- _What you have to do_
The copy must hold every line from the one with "ANAMNESE E EXAME FÍSICO" through the end of the listing, word for word, and must hold no pictures.

(Beginning of Record extracts)

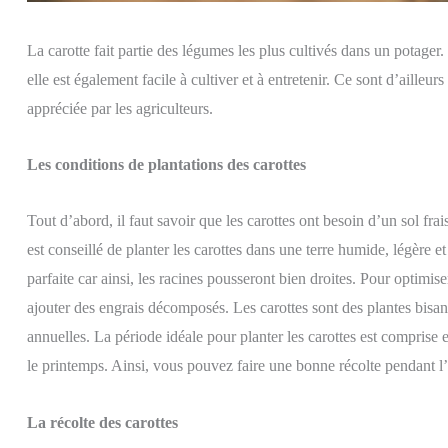
La carotte fait partie des légumes les plus cultivés dans un potager
elle est également facile à cultiver et à entretenir. Ce sont d’ailleurs
appréciée par les agriculteurs.
Les conditions de plantations des carottes
Tout d’abord, il faut savoir que les carottes ont besoin d’un sol fra
est conseillé de planter les carottes dans une terre humide, légère e
parfaite car ainsi, les racines pousseront bien droites. Pour optimis
ajouter des engrais décomposés. Les carottes sont des plantes bisan
annuelles. La période idéale pour planter les carottes est comprise en
le printemps. Ainsi, vous pouvez faire une bonne récolte pendant l’
La récolte des carottes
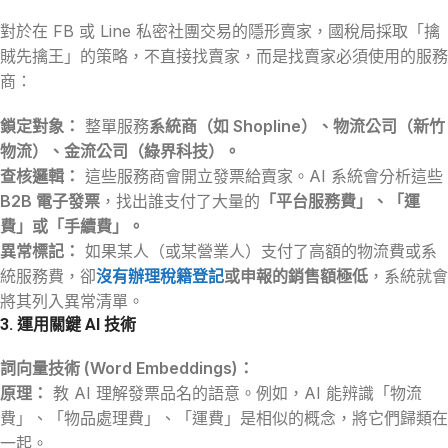
對於在 FB 或 Line 私密社團交易的隱形賣家，國稅局採取「擒
賊先擒王」的策略，不直接找賣家，而是找賣家必須使用的服務
商：
鎖定對象：
整單服務
系統商（如 Shopline）、物流公司（新竹
物流）、金流公司（綠界科技）。
查核邏輯：
這些服務商會開立發票給賣家。AI 系統會分析這些
B2B 電子發票
，找出誰支付了大量的
「平台服務費」、「運
費」或「手續費」。
異常標記：
如果某人（或某營業人）支付了高額的物流費或系
統服務費，卻
沒有辦理稅籍登記
或申報的銷售額極低
，系統就會
將其列入異常清單。
3. 運用關鍵 AI 技術
詞向量技術 (Word Embeddings)：
原理：
教 AI 理解發票品名的語意。例如，AI 能辨識「物流
費」、「物品處理費」、「運費」是相似的概念，將它們歸類在
一起。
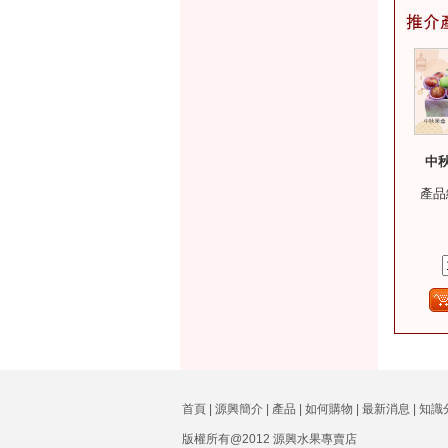
中秋
產品
首頁
|
源興簡介
|
產品
|
如何購物
|
最新消息
|
知識
版權所有@2012 源興水果專賣店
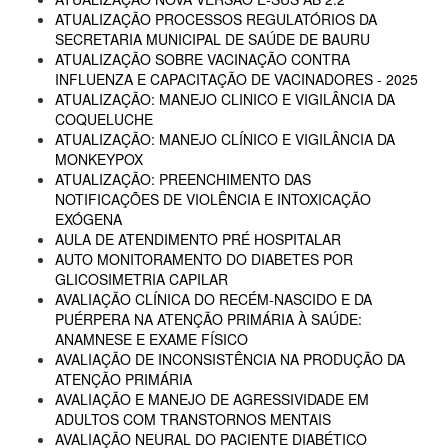
ATUALIZAÇÃO PROCESSOS REGULATÓRIOS DA
SECRETARIA MUNICIPAL DE SAÚDE DE BAURU
ATUALIZAÇÃO SOBRE VACINAÇÃO CONTRA
INFLUENZA E CAPACITAÇÃO DE VACINADORES - 2025
ATUALIZAÇÃO: MANEJO CLINICO E VIGILÂNCIA DA
COQUELUCHE
ATUALIZAÇÃO: MANEJO CLÍNICO E VIGILÂNCIA DA
MONKEYPOX
ATUALIZAÇÃO: PREENCHIMENTO DAS
NOTIFICAÇÕES DE VIOLÊNCIA E INTOXICAÇÃO
EXÓGENA
AULA DE ATENDIMENTO PRÉ HOSPITALAR
AUTO MONITORAMENTO DO DIABETES POR
GLICOSIMETRIA CAPILAR
AVALIAÇÃO CLÍNICA DO RECÉM-NASCIDO E DA
PUÉRPERA NA ATENÇÃO PRIMÁRIA À SAÚDE:
ANAMNESE E EXAME FÍSICO
AVALIAÇÃO DE INCONSISTÊNCIA NA PRODUÇÃO DA
ATENÇÃO PRIMÁRIA
AVALIAÇÃO E MANEJO DE AGRESSIVIDADE EM
ADULTOS COM TRANSTORNOS MENTAIS
AVALIAÇÃO NEURAL DO PACIENTE DIABÉTICO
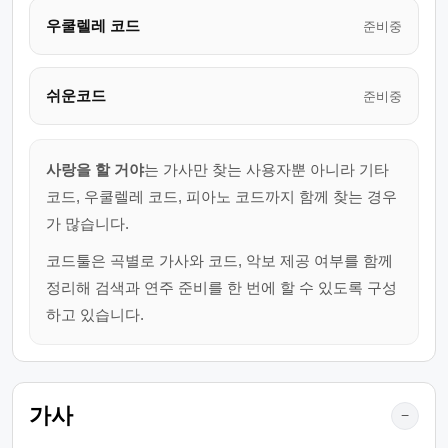
우쿨렐레 코드
준비중
쉬운코드
준비중
사랑을 할 거야
는 가사만 찾는 사용자뿐 아니라 기타
코드, 우쿨렐레 코드, 피아노 코드까지 함께 찾는 경우
가 많습니다.
코드툴은 곡별로 가사와 코드, 악보 제공 여부를 함께
정리해 검색과 연주 준비를 한 번에 할 수 있도록 구성
하고 있습니다.
가사
−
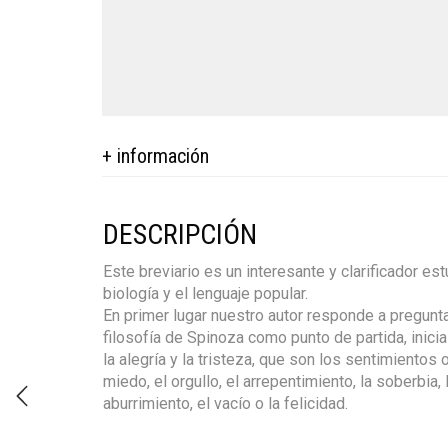
+ información
DESCRIPCIÓN
Este breviario es un interesante y clarificador es
biología y el lenguaje popular.
En primer lugar nuestro autor responde a pregunt
filosofía de Spinoza como punto de partida, inic
la alegría y la tristeza, que son los sentimientos
miedo, el orgullo, el arrepentimiento, la soberbia,
aburrimiento, el vacío o la felicidad.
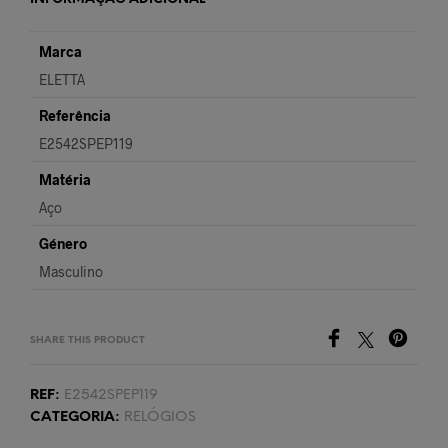
Marca
ELETTA
Referência
E2542SPEP119
Matéria
Aço
Género
Masculino
SHARE THIS PRODUCT
REF:
E2542SPEP119
CATEGORIA:
RELÓGIOS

(End of Record extracts)

- _Task answer_
ANAMNESE E EXAME FÍSICO
AVALIAÇÃO DE INCONSISTÊNCIA NA PRODUÇÃO DA
ATENÇÃO PRIMÁRIA
AVALIAÇÃO E MANEJO DE AGRESSIVIDADE EM
ADULTOS COM TRANSTORNOS MENTAIS
AVALIAÇÃO NEURAL DO PACIENTE DIABÉTICO
우쿨렐레 코드
준비중
쉬운코드
준비중
사랑을 할 거야
는 가사만 찾는 사용자뿐 아니라 기타
코드, 우쿨렐레 코드, 피아노 코드까지 함께 찾는 경우
가 많습니다.
코드툴은 곡별로 가사와 코드, 악보 제공 여부를 함께
정리해 검색과 연주 준비를 한 번에 할 수 있도록 구성
하고 있습니다.
가사
−
+ información
DESCRIPCIÓN
Este breviario es un interesante y clarificador es
biología y el lenguaje popular.
En primer lugar nuestro autor responde a pregunt
filosofía de Spinoza como punto de partida, inic
la alegría y la tristeza, que son los sentimientos
miedo, el orgullo, el arrepentimiento, la soberbia,
aburrimiento, el vacío o la felicidad.
Marca
ELETTA
Referência
E2542SPEP119
Matéria
Aço
Género
Masculino
SHARE THIS PRODUCT
REF:
E2542SPEP119
CATEGORIA:
RELÓGIOS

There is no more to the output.